Kyrusia wrote:Thanks,
[v] and Hobbes. I understand, especially with things like this, you can't ever work under a presupposition of absolute certainty - nor should you. Even if people aren't impacted by this (Thanks for the Data Leak Checker, by the way; that was exceptionally helpful - even for the vast majority of us who only see the pretty green box saying we're effectively safe.), it does serve, I feel at least, as a good lesson to keep up-to-date with your regular password changes and the like.
The reason it's always advised to use a password on NS that's different from your other sites is, even though in reality it is 99.999% probable that your password
is secure, in that 0.001% chance that it isn't, your other services are protected.
Even in the event that your password is leaked, it's in a hashed format, for example:
d1baa9f1cb3e931e735fc91938aea11c
directly translates to
Hellomynameishobbes
(this is not the hash NS uses, i'll go into more detail below)
The server keeps a specific "key" with it that is able to decypher this hash and verify if the password enters matches. Any hacker will just have the hash and will not have the ability to see what the password is from the hash code.
That said, there
are methods to crack hashing. It takes time, but it's doable, particularly in the example of 'dictionary crackers' which litterally go through a online dictionary with numbers added to generate common passwords, often at thousands of tries a second. This is why [violet] previously advised against using common dictionary words as your password, as these are easilly crackable.
(side fact: this is why there is a x amount of tries before you time out of password attempts, is to counter crackers like these which try thousands of combinations a second)Overall, you shouldn't be afraid of your 'plain text' password going anywhere, because it doesn't exist within the software. Hashes are designed to offer you a extra level of security in the event of this exact situation, but they are
not perfect.
(@Violet, The language 'Only (encrypted) password hashes were exposed, not plaintext passwords.' I would reccomend possibly changing as it may put the mindset to people that 'plaintext' passwords are on the server)My tips for a 'secure' password:
1) Don't use dictionary words (see above), even adding numbers won't help (e.g: Fabulous1) as most 'dictionary crackers' will check for this.

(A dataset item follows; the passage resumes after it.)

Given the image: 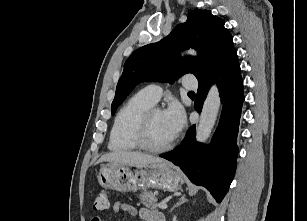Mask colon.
Here are the masks:
<instances>
[{"label":"colon","instance_id":"5ec220e1","mask_svg":"<svg viewBox=\"0 0 307 221\" xmlns=\"http://www.w3.org/2000/svg\"><path fill=\"white\" fill-rule=\"evenodd\" d=\"M109 206V199L106 192L101 191L98 193V195L95 198L93 208L96 212H103L105 211Z\"/></svg>","mask_w":307,"mask_h":221}]
</instances>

2) The longer it is = the more secure the hash
3) Don't use it anywhere else, I am aware this is a lot to ask for, so at the least, use 2-3 different passwords and spread them out.
4)
Important use a different password for your personal things (say, email) then 3rd party sites, say, NS, as both someone getting access to your email gives them more information and Email will likely be the medium you will use to get your NS account back if it is lost, If the hacker has your email password to, then you're SOL.